> **Material provided**
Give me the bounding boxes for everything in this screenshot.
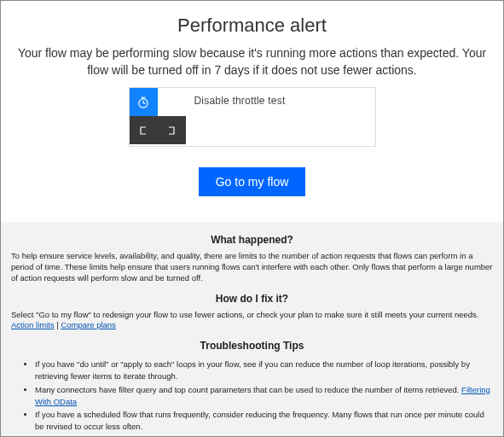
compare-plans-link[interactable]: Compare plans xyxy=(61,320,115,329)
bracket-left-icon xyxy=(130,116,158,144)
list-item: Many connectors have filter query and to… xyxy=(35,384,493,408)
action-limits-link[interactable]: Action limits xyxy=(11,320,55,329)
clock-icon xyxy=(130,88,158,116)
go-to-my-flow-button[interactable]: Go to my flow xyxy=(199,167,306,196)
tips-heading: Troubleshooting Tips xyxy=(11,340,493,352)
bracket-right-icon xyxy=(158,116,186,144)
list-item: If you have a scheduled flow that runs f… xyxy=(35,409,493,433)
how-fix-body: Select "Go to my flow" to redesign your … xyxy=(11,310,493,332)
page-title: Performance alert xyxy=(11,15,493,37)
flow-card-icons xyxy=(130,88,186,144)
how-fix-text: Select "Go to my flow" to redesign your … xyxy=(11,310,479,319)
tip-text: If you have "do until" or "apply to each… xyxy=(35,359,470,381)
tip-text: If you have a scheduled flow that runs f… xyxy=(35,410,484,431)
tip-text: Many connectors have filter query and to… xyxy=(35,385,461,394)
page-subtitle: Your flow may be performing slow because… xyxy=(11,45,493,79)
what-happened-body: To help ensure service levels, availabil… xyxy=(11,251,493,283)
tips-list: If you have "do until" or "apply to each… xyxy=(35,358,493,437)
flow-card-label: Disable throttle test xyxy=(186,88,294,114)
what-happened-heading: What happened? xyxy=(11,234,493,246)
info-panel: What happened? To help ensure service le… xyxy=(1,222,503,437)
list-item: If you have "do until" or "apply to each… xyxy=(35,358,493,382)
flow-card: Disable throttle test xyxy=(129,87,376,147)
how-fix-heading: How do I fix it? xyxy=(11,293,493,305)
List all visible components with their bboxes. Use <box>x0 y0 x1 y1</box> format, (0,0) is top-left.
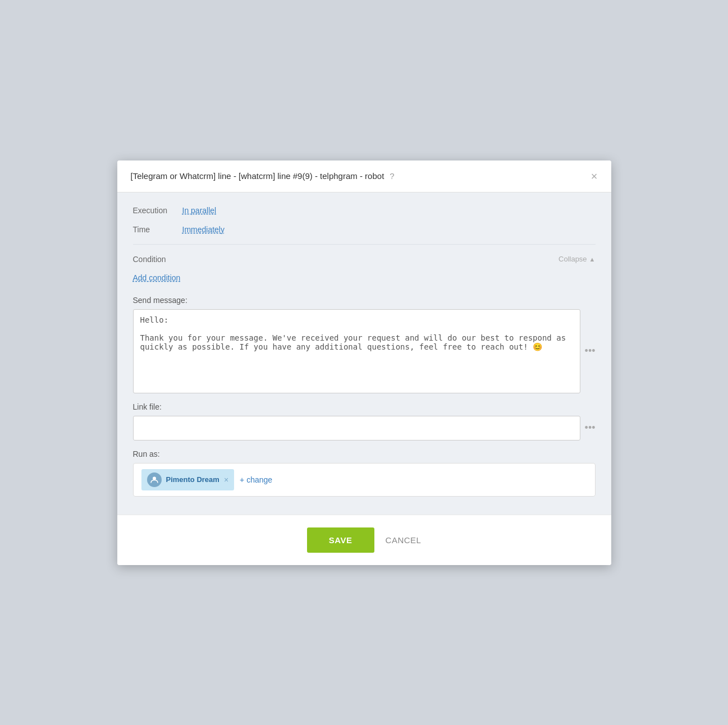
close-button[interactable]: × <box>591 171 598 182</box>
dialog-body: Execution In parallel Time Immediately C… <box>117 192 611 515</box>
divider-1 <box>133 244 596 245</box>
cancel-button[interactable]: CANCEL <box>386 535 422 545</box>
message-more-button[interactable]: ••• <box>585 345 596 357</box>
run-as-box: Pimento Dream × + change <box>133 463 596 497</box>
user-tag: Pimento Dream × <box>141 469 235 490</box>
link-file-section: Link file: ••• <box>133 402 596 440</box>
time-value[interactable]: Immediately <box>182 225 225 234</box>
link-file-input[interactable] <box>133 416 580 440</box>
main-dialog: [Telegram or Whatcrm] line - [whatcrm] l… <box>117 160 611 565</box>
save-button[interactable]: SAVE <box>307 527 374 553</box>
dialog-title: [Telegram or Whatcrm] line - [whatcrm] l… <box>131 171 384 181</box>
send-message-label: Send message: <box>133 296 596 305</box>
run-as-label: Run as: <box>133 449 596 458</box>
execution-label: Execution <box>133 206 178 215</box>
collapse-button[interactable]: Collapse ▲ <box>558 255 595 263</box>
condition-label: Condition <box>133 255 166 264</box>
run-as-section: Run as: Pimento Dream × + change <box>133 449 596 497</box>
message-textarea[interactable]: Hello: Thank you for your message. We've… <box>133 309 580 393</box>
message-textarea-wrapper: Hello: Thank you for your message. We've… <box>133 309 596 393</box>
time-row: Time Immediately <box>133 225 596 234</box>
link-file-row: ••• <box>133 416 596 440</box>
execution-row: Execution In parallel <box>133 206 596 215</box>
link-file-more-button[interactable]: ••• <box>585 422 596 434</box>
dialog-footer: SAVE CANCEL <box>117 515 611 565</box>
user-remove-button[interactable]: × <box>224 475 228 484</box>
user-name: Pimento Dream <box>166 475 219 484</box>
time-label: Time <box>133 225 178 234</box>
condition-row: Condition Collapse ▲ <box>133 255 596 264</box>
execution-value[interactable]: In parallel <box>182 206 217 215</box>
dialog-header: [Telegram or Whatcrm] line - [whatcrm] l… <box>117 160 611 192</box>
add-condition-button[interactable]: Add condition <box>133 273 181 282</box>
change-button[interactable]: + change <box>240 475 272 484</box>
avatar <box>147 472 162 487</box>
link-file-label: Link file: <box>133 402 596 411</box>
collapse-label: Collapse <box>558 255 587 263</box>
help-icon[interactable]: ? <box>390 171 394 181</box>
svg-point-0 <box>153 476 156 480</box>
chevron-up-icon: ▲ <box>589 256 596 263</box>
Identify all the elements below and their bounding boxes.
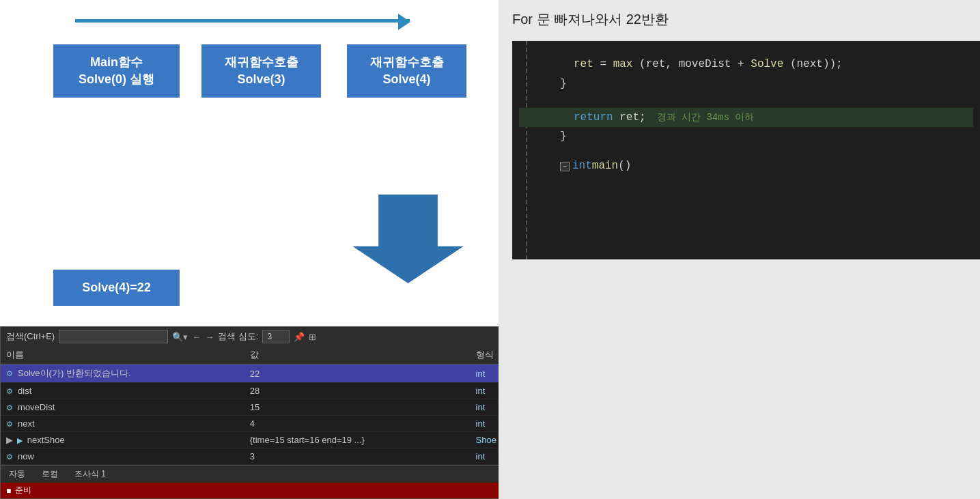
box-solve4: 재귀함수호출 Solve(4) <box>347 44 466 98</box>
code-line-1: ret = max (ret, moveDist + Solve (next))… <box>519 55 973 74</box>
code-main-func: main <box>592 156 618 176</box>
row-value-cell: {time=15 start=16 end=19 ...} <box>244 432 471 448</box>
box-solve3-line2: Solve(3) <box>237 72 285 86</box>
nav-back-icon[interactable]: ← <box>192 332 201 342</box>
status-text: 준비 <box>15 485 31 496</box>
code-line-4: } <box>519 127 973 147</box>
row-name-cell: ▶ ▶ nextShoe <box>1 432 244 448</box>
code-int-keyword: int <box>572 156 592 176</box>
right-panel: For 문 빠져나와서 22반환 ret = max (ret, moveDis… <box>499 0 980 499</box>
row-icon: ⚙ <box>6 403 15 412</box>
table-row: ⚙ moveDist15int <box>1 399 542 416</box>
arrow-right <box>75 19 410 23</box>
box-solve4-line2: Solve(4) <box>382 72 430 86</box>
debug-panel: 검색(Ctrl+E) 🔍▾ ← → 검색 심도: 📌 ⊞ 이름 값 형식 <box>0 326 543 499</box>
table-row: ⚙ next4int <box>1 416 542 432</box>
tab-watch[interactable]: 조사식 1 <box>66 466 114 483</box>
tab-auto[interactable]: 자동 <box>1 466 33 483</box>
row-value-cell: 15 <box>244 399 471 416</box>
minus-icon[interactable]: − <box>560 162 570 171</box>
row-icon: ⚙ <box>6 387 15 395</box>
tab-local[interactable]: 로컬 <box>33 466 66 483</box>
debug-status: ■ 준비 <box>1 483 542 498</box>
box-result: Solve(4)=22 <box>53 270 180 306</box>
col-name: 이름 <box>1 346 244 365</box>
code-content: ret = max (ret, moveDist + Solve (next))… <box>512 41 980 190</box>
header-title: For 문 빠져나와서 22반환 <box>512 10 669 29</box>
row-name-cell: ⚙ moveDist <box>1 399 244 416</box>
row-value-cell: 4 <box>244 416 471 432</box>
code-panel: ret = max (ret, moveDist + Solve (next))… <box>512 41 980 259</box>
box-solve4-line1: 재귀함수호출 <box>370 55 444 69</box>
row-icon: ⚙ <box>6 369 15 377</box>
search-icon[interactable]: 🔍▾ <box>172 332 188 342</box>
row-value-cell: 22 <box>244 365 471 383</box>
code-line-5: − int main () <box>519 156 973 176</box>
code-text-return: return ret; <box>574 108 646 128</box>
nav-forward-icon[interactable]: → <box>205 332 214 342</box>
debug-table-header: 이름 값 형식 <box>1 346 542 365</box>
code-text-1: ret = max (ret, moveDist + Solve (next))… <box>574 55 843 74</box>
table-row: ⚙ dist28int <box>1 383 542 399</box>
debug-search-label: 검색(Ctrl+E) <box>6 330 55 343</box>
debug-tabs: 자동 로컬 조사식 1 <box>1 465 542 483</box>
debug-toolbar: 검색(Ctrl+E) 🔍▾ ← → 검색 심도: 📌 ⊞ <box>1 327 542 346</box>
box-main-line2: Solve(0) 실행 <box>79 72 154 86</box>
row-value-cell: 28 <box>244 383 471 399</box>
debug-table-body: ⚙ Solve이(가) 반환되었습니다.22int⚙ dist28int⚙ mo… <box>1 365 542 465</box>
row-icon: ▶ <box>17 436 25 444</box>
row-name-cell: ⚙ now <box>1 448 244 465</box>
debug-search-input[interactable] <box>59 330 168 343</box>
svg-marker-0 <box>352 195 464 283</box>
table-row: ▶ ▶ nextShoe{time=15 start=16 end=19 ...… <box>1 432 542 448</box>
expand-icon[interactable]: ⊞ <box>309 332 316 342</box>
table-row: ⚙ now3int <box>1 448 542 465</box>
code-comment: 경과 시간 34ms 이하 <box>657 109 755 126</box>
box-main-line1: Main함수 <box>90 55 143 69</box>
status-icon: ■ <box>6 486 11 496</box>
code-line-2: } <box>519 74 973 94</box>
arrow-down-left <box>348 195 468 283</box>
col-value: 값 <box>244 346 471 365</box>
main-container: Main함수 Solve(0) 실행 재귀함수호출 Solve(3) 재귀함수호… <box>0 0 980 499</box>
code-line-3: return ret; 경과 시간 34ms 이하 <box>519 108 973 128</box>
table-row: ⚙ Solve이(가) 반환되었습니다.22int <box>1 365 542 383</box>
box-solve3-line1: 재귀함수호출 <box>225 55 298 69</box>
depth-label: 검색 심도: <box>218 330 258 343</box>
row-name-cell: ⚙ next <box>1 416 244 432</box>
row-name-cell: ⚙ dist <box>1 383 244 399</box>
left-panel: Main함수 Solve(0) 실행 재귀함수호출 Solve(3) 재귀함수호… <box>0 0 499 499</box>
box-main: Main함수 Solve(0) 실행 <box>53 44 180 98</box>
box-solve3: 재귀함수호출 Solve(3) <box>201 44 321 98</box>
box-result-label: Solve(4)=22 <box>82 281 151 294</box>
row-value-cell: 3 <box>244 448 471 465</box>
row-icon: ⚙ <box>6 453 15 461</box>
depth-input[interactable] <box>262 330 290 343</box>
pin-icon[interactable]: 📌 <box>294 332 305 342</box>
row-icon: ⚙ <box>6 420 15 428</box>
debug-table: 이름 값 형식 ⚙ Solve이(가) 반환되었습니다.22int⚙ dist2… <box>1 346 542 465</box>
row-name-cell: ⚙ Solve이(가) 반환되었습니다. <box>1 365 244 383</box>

> **Exercise instructions**
Lines with "bounding": find them in the data and copy each one.

> **Response to this exercise**
Give me the bounding boxes for everything in this screenshot.
Identify all the elements below and their bounding boxes.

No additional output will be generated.